El hombre de negro se encogió de hombros.
-No le des vueltas a ese asunto, no es algo que deba preocuparte-dijo-Lo que debe importarnos ahora es cómo llegaste hasta aquí.
-Bueno, había una zanja.
Una huida y una zanja me trajeron aquí. La casa de mi familia estaba construida a las afueras de un bosque, era una propiedad rural que me encantaba. Cuando era niña, mi madre me tomaba de la mano y me llevaba a explorar los límites de nuestro hogar y el bosque, nunca nos adentrábamos mucho, pero era divertido buscar flores mientras ella contaba historias. Me hablaba de criaturas escondidas en la naturaleza y flores con la capacidad de curar cualquier enfermedad. Por la noche después de nuestras caminatas, yo soñaba con hadas y ninfas de lagunas.

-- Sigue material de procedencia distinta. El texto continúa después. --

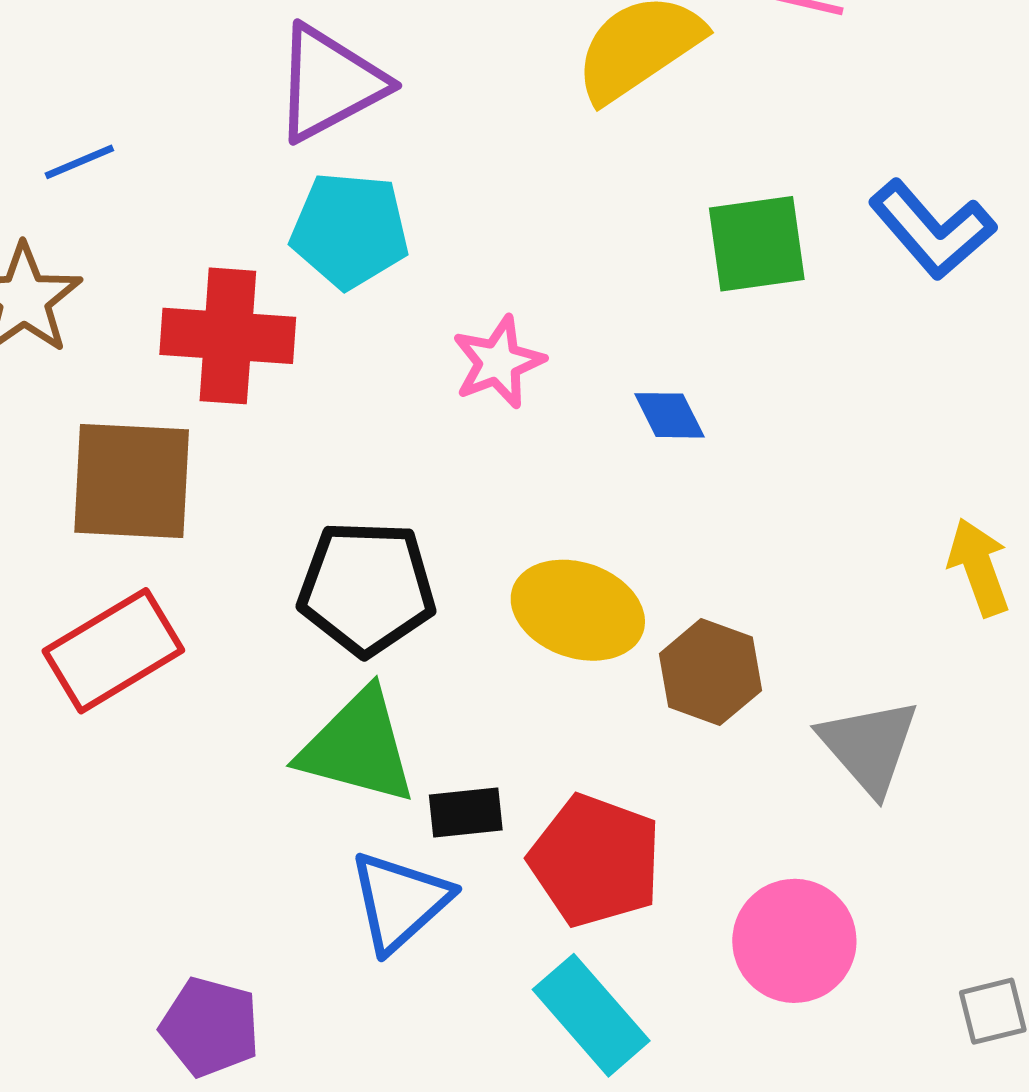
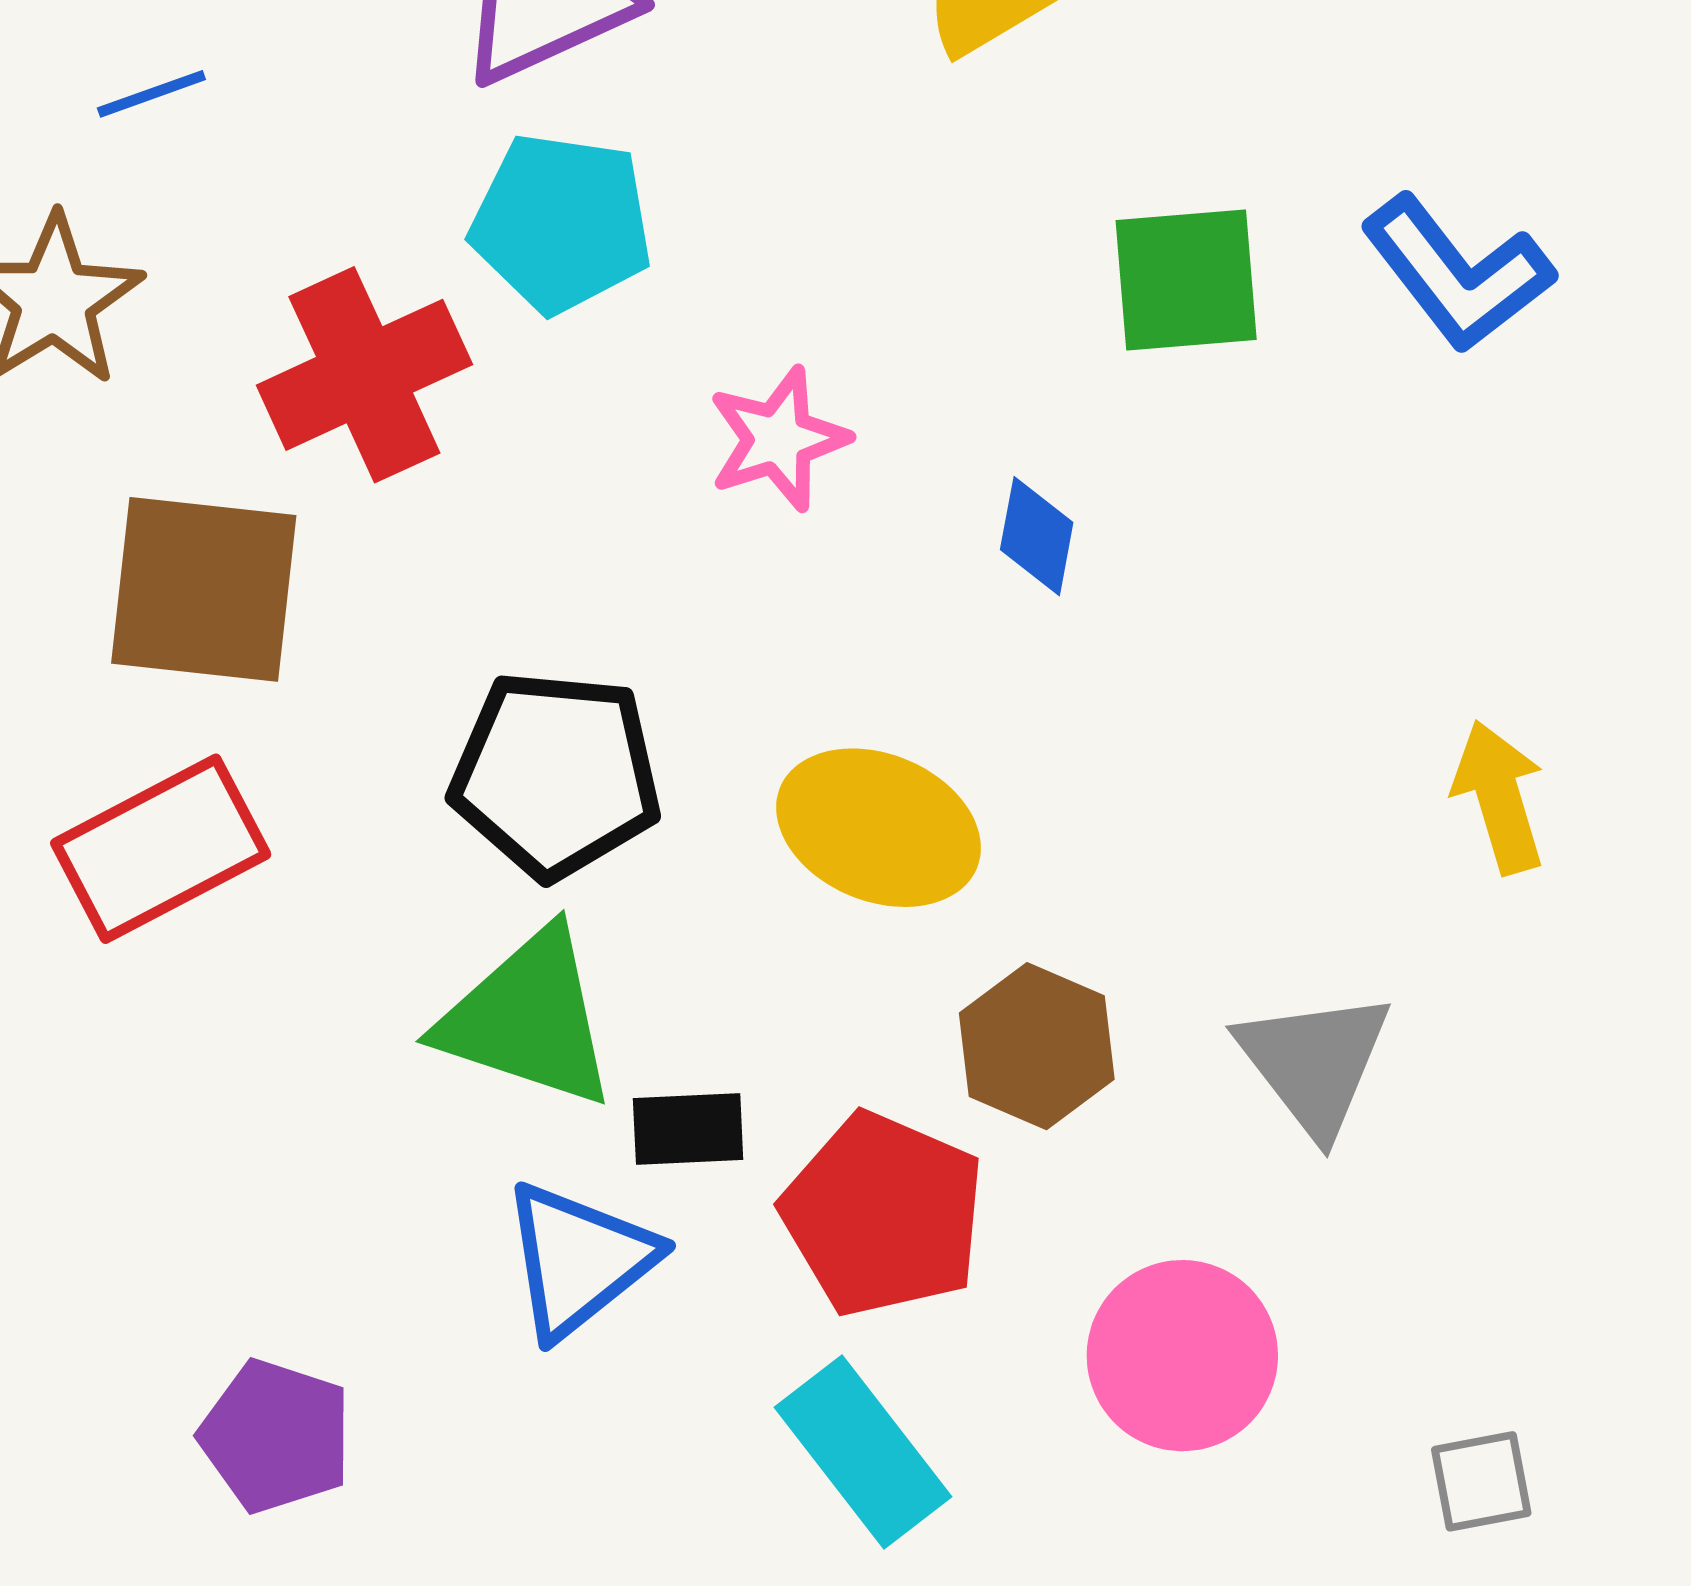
red cross: (228, 336) -> (364, 375), turned -32
blue diamond: (669, 415) -> (1037, 536), turned 34
brown hexagon: (710, 672) -> (1037, 1046), moved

A mis tíos no les gustaba que me acercara al bosque, me lo prohibieron después de la muerte de mis padres. Decían que era peligroso pero yo suponía que en realidad no querían perderme de vista. Me necesitaban con ellos, después de todo. Yo había cumplido sus órdenes porque, pese a los cuentos de mi madre, sabía que perderme en el bosque podría ser peor que vivir con mi familia. Sin embargo, ese día yo solo quería salir de la maldita casa, mi casa amada que en todos esos años se habían esmerado en destrozar.
Dejé a mi tía gritando desde la cocina, tomé mi mochila y salí corriendo. El bosque parecía llamarme, de repente parecía el único lugar seguro para mí. Recorrí el camino por el que tantas veces había pasado junto a mamá y seguí de largo, ni siquiera me di cuenta de que me había desorientado, solo podía pensar en mi huida perfecta. Hasta que caí. Pisé en falso y no me dio tiempo de gritar, yo estaba cayendo al interior de una estrecha zanja. Cuando golpeé el suelo de nuevo estaba ahí, en una habitación oscura y rodeada de tres aterradoras criaturas.